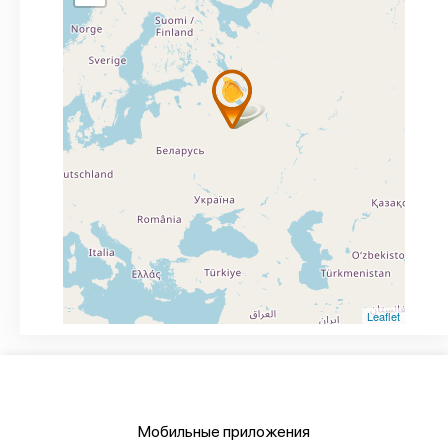
Leaflet
Мобильные приложения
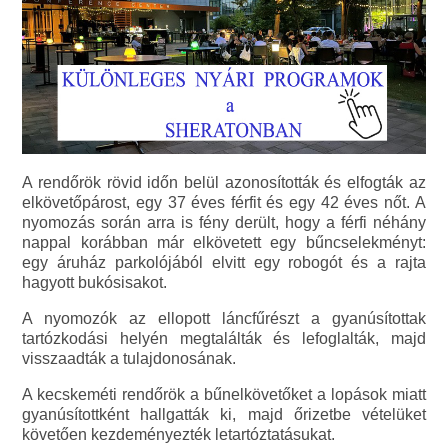
A rendőrök rövid időn belül azonosították és elfogták az
elkövetőpárost, egy 37 éves férfit és egy 42 éves nőt. A
nyomozás során arra is fény derült, hogy a férfi néhány
nappal korábban már elkövetett egy bűncselekményt:
egy áruház parkolójából elvitt egy robogót és a rajta
hagyott bukósisakot.
A nyomozók az ellopott láncfűrészt a gyanúsítottak
tartózkodási helyén megtalálták és lefoglalták, majd
visszaadták a tulajdonosának.
A kecskeméti rendőrök a bűnelkövetőket a lopások miatt
gyanúsítottként hallgatták ki, majd őrizetbe vételüket
követően kezdeményezték letartóztatásukat.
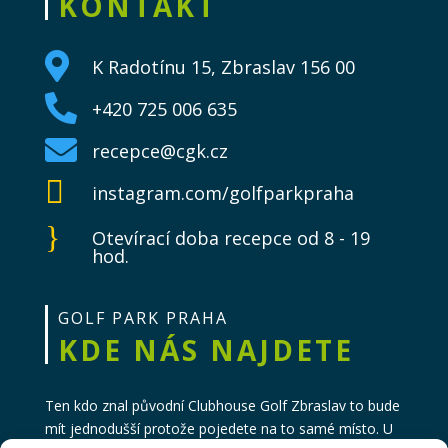
KONTAKT

K Radotínu 15, Zbraslav 156 00

+420 725 006 635

recepce@cgk.cz

instagram.com/golfparkpraha
}
Otevírací doba recepce od 8 - 19
hod.
GOLF PARK PRAHA
KDE NÁS NAJDETE
Ten kdo znal původní Clubhouse Golf Zbraslav to bude
mít jednodušší protože pojedete na to samé místo. U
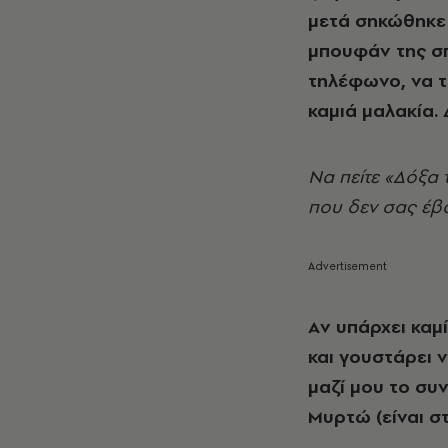
μετά σηκώθηκε 
μπουφάν της σπ
τηλέφωνο, να τ
καμιά μαλακία. 
Nα πείτε «Δόξα 
που δεν σας έβα
Aν υπάρχει καμ
και γουστάρει 
μαζί μου το συ
Mυρτώ (είναι σ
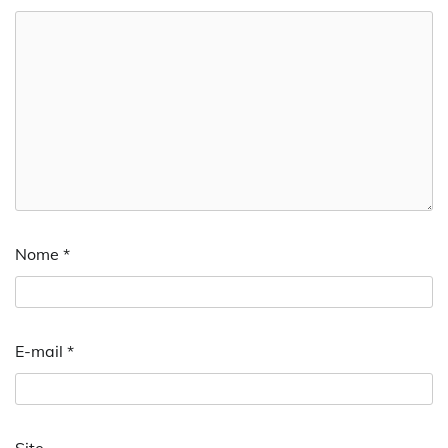
Nome
*
E-mail
*
Site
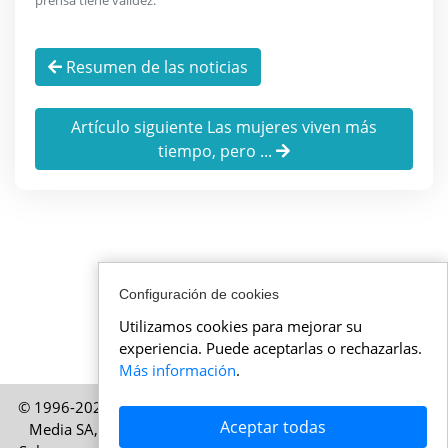
prensa tiene validez.
Resumen de las noticias
Artículo siguiente Las mujeres viven más
tiempo, pero ...
Configuración de cookies
Utilizamos cookies para mejorar su
experiencia. Puede aceptarlas o rechazarlas.
Más información
.
© 1996-2026 Actualidadsuiza.es – Una publicación de HELP
Aceptar todas
Media SA, Zúrich, Suiza – Todos los derechos reservados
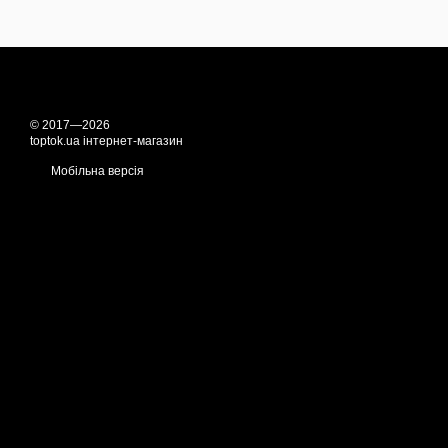
© 2017—2026
toptok.ua інтернет-магазин
Мобільна версія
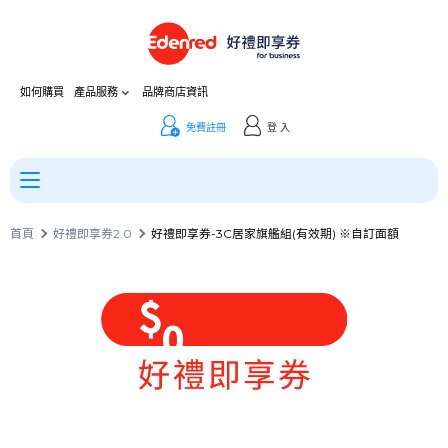
如何購買
產品服務
品牌商店資訊
免費註冊
登 入
首頁
好禮即享券2.0
好禮即享券-3C居家旗艦組(有效期) ※自訂面額
0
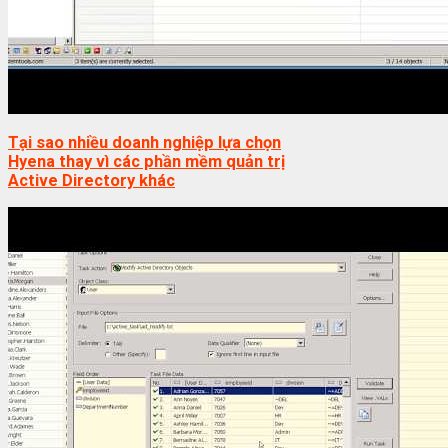
Tại sao nhiều doanh nghiệp lựa chọn
Hyena thay vì các phần mềm quản trị
Active Directory khác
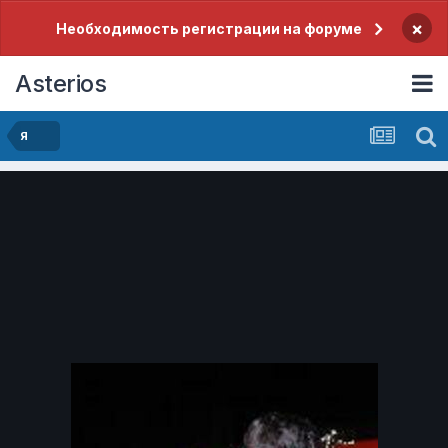
×
Необходимость регистрации на форуме
Asterios
Я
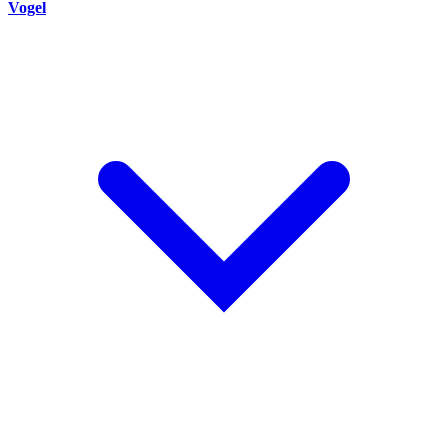
Vogel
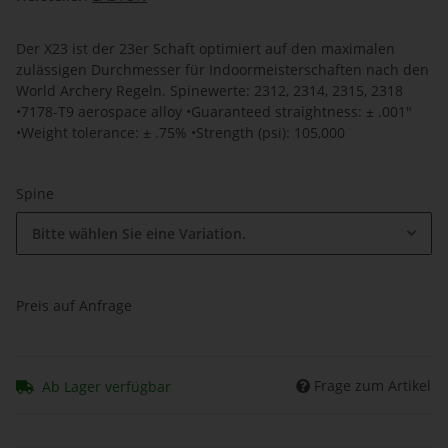
Der X23 ist der 23er Schaft optimiert auf den maximalen
zulässigen Durchmesser für Indoormeisterschaften nach den
World Archery Regeln. Spinewerte: 2312, 2314, 2315, 2318
•7178-T9 aerospace alloy •Guaranteed straightness: ± .001"
•Weight tolerance: ± .75% •Strength (psi): 105,000
Spine
Bitte wählen Sie eine Variation.
Preis auf Anfrage
Frage zum Artikel
Ab Lager verfügbar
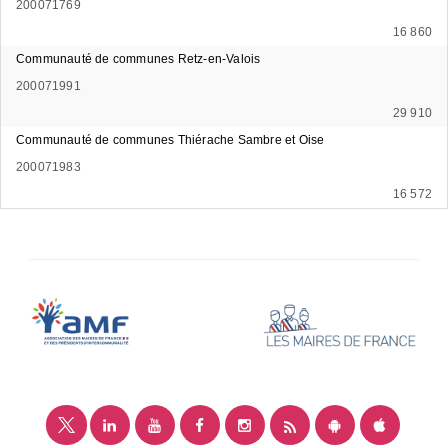
200071769
16 860
Communauté de communes Retz-en-Valois
200071991
29 910
Communauté de communes Thiérache Sambre et Oise
200071983
16 572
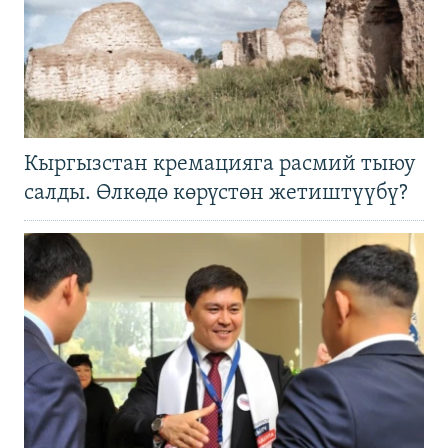
Кыргызстан кремацияга расмий тыюу
салды. Өлкөдө көрүстөн жетиштүүбү?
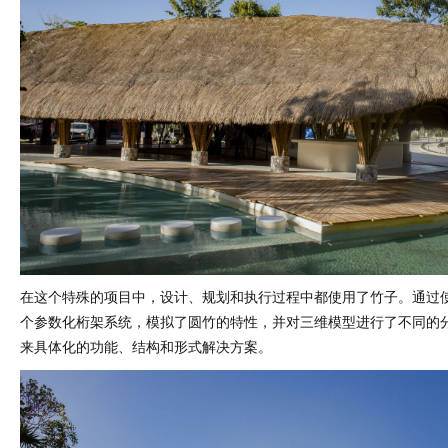
在这个特殊的项目中，设计、规划和执行过程中都使用了竹子。通过
个参数化桁架系统，模拟了圆竹的特性，并对三维模型进行了不同的
来具体化的功能、结构和形式解决方案。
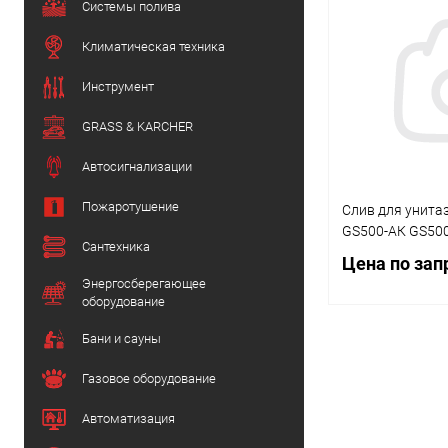
Системы полива
Климатическая техника
Инструмент
GRASS & KARCHER
Автосигнализации
Пожаротушение
Слив для унитаз
GS500-АК GS50
Сантехника
Цена по зап
Энергосберегающее
оборудование
Бани и сауны
Запр
Газовое оборудование
Купить в 1 кл
Автоматизация
В избранное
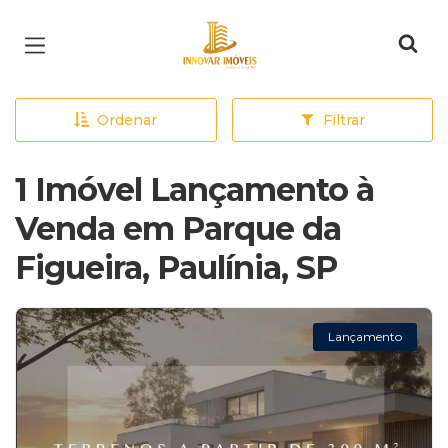
Página inicial
Ordenar
Filtrar
1 Imóvel Lançamento à
Venda em Parque da
Figueira, Paulínia, SP
Lançamento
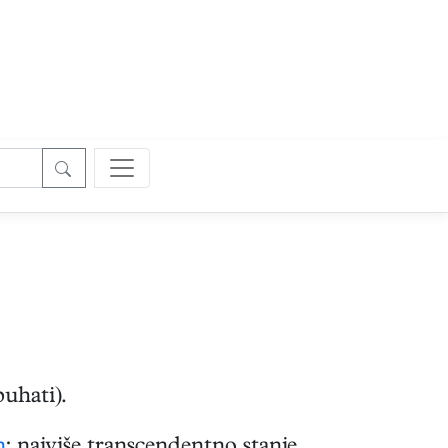
uhati).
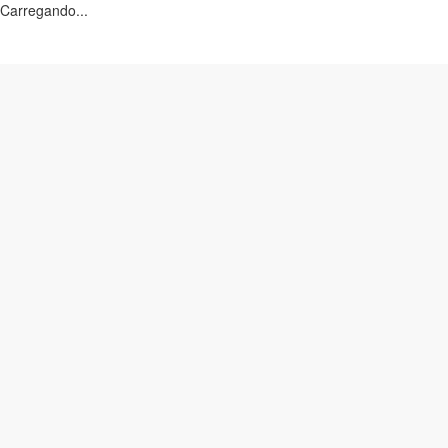
Carregando...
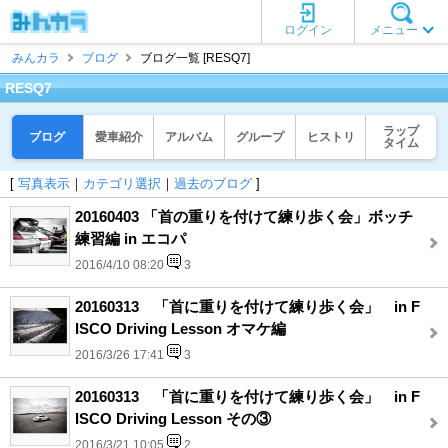
ログイン
メニュー
みんカラ
ブログ
ブログ一覧 [RESQ7]
RESQ7
ラップ
ブログ
愛車紹介
アルバム
グループ
ヒストリ
タイム
[
写真表示
｜
カテゴリ選択
｜
過去のブログ
]
20160403 「首の重りを付けて練り歩く会」ボッチ
練習編 in エコパ
2016/4/10 08:20
3
20160313 「首に重りを付けて練り歩く会」 in F
ISCO Driving Lesson オマケ編
2016/3/26 17:41
3
20160313 「首に重りを付けて練り歩く会」 in F
ISCO Driving Lesson その③
2016/3/21 10:05
2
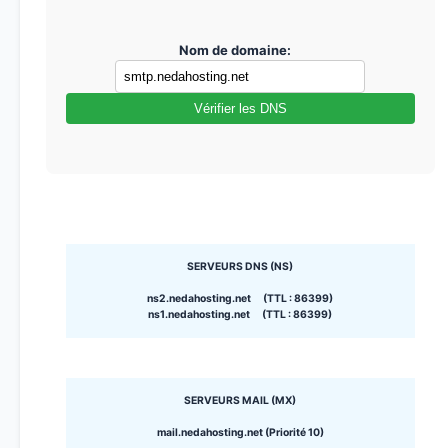
Nom de domaine:
Vérifier les DNS
SERVEURS DNS (NS)
ns2.nedahosting.net (TTL : 86399)
ns1.nedahosting.net (TTL : 86399)
SERVEURS MAIL (MX)
mail.nedahosting.net (Priorité 10)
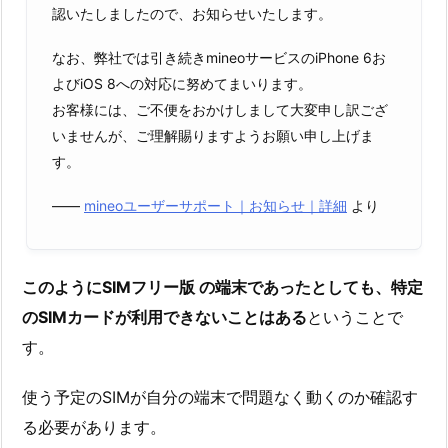
認いたしましたので、お知らせいたします。
なお、弊社では引き続きmineoサービスのiPhone 6お
よびiOS 8への対応に努めてまいります。
お客様には、ご不便をおかけしまして大変申し訳ござ
いませんが、ご理解賜りますようお願い申し上げま
す。
――
mineoユーザーサポート｜お知らせ｜詳細
より
このようにSIMフリー版 の端末であったとしても、特定
のSIMカードが利用できないことはある
ということで
す。
使う予定のSIMが自分の端末で問題なく動くのか確認す
る必要があります。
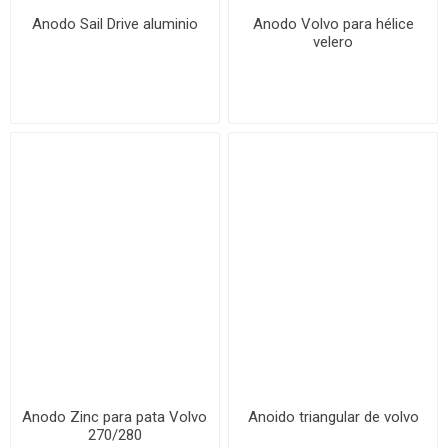
Anodo Sail Drive aluminio
Anodo Volvo para hélice
velero
Anodo Zinc para pata Volvo
Anoido triangular de volvo
270/280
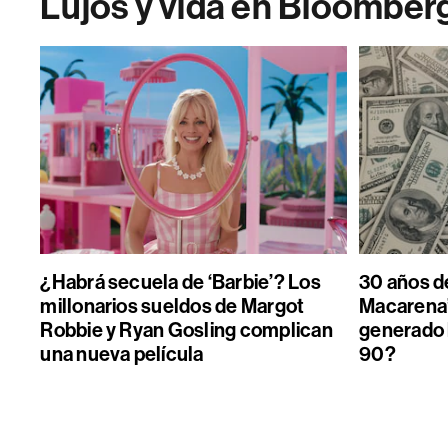
Lujos y vida en Bloomber
¿Habrá secuela de ‘Barbie’? Los
30 años de
millonarios sueldos de Margot
Macarena”
Robbie y Ryan Gosling complican
generado 
una nueva película
90?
------------------------
**TASK TO CARRY OUT:** Restate the listing word for word, pictures excluded.

**REPLY TO THE TASK:**
Leaflet
Мобильные приложения
A rendőrök rövid időn belül azonosították és elfogták az
elkövetőpárost, egy 37 éves férfit és egy 42 éves nőt. A
nyomozás során arra is fény derült, hogy a férfi néhány
nappal korábban már elkövetett egy bűncselekményt:
egy áruház parkolójából elvitt egy robogót és a rajta
hagyott bukósisakot.
A nyomozók az ellopott láncfűrészt a gyanúsítottak
tartózkodási helyén megtalálták és lefoglalták, majd
visszaadták a tulajdonosának.
A kecskeméti rendőrök a bűnelkövetőket a lopások miatt
gyanúsítottként hallgatták ki, majd őrizetbe vételüket
követően kezdeményezték letartóztatásukat.
KONTAKT

K Radotínu 15, Zbraslav 156 00

+420 725 006 635

recepce@cgk.cz

instagram.com/golfparkpraha
}
Otevírací doba recepce od 8 - 19
hod.
GOLF PARK PRAHA
KDE NÁS NAJDETE
Ten kdo znal původní Clubhouse Golf Zbraslav to bude
mít jednodušší protože pojedete na to samé místo. U
μετά σηκώθηκε 
μπουφάν της σπ
τηλέφωνο, να τ
καμιά μαλακία. 
Nα πείτε «Δόξα 
που δεν σας έβα
Aν υπάρχει καμ
και γουστάρει 
μαζί μου το συ
Mυρτώ (είναι σ
Nome
*
E-mail
*
Site
prensa tiene validez.
Resumen de las noticias
Artículo siguiente Las mujeres viven más
tiempo, pero ...
Configuración de cookies
Utilizamos cookies para mejorar su
experiencia. Puede aceptarlas o rechazarlas.
Más información
.
© 1996-2026 Actualidadsuiza.es – Una publicación de HELP
Aceptar todas
Media SA, Zúrich, Suiza – Todos los derechos reservados
© 2017—2026
toptok.ua інтернет-магазин
Мобільна версія
如何購買
產品服務
品牌商店資訊
免費註冊
登 入
首頁
好禮即享券2.0
好禮即享券-3C居家旗艦組(有效期) ※自訂面額
0
Tại sao nhiều doanh nghiệp lựa chọn
Hyena thay vì các phần mềm quản trị
Active Directory khác
×
Необходимость регистрации на форуме
Asterios
Я
Vogel
Der X23 ist der 23er Schaft optimiert auf den maximalen
zulässigen Durchmesser für Indoormeisterschaften nach den
World Archery Regeln. Spinewerte: 2312, 2314, 2315, 2318
•7178-T9 aerospace alloy •Guaranteed straightness: ± .001"
•Weight tolerance: ± .75% •Strength (psi): 105,000
Spine
Bitte wählen Sie eine Variation.
Preis auf Anfrage
Frage zum Artikel
Ab Lager verfügbar
200071769
16 860
Communauté de communes Retz-en-Valois
200071991
29 910
Communauté de communes Thiérache Sambre et Oise
200071983
16 572
Кыргызстан кремацияга расмий тыюу
салды. Өлкөдө көрүстөн жетиштүүбү?
在这个特殊的项目中，设计、规划和执行过程中都使用了竹子。通过
个参数化桁架系统，模拟了圆竹的特性，并对三维模型进行了不同的
来具体化的功能、结构和形式解决方案。
Системы полива
Климатическая техника
Инструмент
GRASS & KARCHER
Автосигнализации
Пожаротушение
Слив для унитаз
GS500-АК GS50
Сантехника
Цена по зап
Энергосберегающее
оборудование
Бани и сауны
Запр
Газовое оборудование
Купить в 1 кл
Автоматизация
В избранное
Página inicial
Ordenar
Filtrar
1 Imóvel Lançamento à
Venda em Parque da
Figueira, Paulínia, SP
Lançamento
uhati).
Carregando...
ログイン
メニュー
みんカラ
ブログ
ブログ一覧 [RESQ7]
RESQ7
ラップ
ブログ
愛車紹介
アルバム
グループ
ヒストリ
タイム
[
写真表示
｜
カテゴリ選択
｜
過去のブログ
]
20160403 「首の重りを付けて練り歩く会」ボッチ
練習編 in エコパ
2016/4/10 08:20
3
20160313 「首に重りを付けて練り歩く会」 in F
ISCO Driving Lesson オマケ編
2016/3/26 17:41
3
20160313 「首に重りを付けて練り歩く会」 in F
ISCO Driving Lesson その③
2016/3/21 10:05
2
Nom de domaine:
Vérifier les DNS
SERVEURS DNS (NS)
ns2.nedahosting.net (TTL : 86399)
ns1.nedahosting.net (TTL : 86399)
SERVEURS MAIL (MX)
mail.nedahosting.net (Priorité 10)
認いたしましたので、お知らせいたします。
なお、弊社では引き続きmineoサービスのiPhone 6お
よびiOS 8への対応に努めてまいります。
お客様には、ご不便をおかけしまして大変申し訳ござ
いませんが、ご理解賜りますようお願い申し上げま
す。
――
mineoユーザーサポート｜お知らせ｜詳細
より
このようにSIMフリー版 の端末であったとしても、特定
のSIMカードが利用できないことはある
ということで
す。
使う予定のSIMが自分の端末で問題なく動くのか確認す
る必要があります。
Anodo Sail Drive aluminio
Anodo Volvo para hélice
velero
Anodo Zinc para pata Volvo
Anoido triangular de volvo
270/280
Lujos y vida en Bloomber
¿Habrá secuela de ‘Barbie’? Los
30 años de
millonarios sueldos de Margot
Macarena”
Robbie y Ryan Gosling complican
generado 
una nueva película
90?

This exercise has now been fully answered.